At VerbCorner, rather than trying to work out the whole definition at once, we have broken meaning into many different components. At the site, you will find several different tasks. In each task, you will try to determine whether a particular verb has a particular component of meaning. 

If you are interested in what words mean and would like to help with this project, sign up for an account at http://gameswithwords.org/VerbCorner/. Participation can be anonymous, but we are happy to recognize significant contributions from anyone who wishes it.

I will be writing a lot more about this project, it's goals, the science behind it, and the impact we expect it to have over the coming weeks.

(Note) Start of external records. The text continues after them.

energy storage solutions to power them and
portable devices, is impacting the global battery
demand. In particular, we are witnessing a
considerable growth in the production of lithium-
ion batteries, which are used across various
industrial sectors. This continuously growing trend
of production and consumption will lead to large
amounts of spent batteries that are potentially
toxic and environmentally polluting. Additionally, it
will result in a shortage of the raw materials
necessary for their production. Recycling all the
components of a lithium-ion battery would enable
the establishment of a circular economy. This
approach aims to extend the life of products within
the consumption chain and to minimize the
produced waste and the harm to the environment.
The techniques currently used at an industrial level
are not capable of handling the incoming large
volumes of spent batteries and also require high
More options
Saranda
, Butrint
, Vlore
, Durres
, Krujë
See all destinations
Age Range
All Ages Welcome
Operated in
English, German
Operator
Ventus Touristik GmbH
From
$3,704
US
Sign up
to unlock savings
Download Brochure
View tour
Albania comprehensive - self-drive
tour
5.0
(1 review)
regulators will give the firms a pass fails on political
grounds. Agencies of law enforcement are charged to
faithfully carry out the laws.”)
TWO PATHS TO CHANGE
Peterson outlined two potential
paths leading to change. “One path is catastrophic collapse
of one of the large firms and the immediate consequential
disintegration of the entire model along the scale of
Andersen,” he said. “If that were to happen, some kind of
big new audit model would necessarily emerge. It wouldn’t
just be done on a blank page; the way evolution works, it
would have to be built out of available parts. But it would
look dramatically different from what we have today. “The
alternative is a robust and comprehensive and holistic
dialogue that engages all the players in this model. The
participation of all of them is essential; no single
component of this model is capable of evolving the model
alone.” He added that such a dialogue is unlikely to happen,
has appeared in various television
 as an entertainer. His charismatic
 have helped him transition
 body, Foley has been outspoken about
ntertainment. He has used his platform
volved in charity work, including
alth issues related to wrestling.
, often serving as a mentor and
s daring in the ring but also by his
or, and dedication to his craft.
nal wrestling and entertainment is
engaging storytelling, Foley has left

In the meantime, please check it out.

A Critical Period for Learning Language?

If you bring adults and children into the lab and try teaching them a new language, adults will learn much more of the language much more rapidly than the children. This is odd, because probably one of the most famous facts about learning languages -- something known by just about everyone whether you are a scientist who studies language or not -- is that adults have a lot less success at learning language than children. So whatever it is that children do better, it's something that operates on a timescale too slow to see in the lab. 

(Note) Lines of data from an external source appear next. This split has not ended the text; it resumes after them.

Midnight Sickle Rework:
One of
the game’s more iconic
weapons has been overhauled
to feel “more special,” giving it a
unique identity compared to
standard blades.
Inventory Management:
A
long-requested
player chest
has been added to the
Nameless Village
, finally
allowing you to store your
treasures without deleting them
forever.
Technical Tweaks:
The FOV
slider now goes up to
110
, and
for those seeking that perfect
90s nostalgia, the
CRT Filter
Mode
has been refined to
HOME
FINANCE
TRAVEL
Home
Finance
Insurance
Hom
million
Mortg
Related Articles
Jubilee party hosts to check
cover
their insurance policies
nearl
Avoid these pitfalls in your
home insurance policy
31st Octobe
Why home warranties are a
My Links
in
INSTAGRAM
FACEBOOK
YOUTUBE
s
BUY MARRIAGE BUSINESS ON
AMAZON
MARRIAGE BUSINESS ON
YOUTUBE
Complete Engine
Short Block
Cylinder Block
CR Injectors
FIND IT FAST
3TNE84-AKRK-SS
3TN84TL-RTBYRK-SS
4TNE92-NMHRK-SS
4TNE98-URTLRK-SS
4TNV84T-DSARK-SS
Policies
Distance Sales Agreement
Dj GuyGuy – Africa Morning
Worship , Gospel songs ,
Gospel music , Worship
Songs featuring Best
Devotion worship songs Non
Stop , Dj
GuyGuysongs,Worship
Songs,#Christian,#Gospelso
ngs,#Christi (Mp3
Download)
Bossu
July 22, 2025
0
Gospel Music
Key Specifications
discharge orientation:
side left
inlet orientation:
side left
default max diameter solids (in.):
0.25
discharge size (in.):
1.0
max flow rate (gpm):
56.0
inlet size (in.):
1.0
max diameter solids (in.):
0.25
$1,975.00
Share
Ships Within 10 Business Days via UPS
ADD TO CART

This makes studying the differences between adult and child language learners tricky, and a lot less is known that we'd like. Even the shape of the change in language learning ability is not well-known: is the drop-off in language learning ability gradual, or is there a sudden plummet at a particular age? Many researchers favor the latter possibility, but it has been hard to demonstrate simply because of the problem of collecting data. The perhaps most comprehensive study comes from Kenji Hakuta, Ellen Bialystok and Edward Wiley, who used U.S.A. Census data from 2,016,317 Spanish-speaking immigrants and 324,444 Chinese-speaking* immigrants, to study English proficiency as a function of when the person began learning the language. 

Their graph shows a very gradual decline in English proficiency as a function of when the person moved to the U.S.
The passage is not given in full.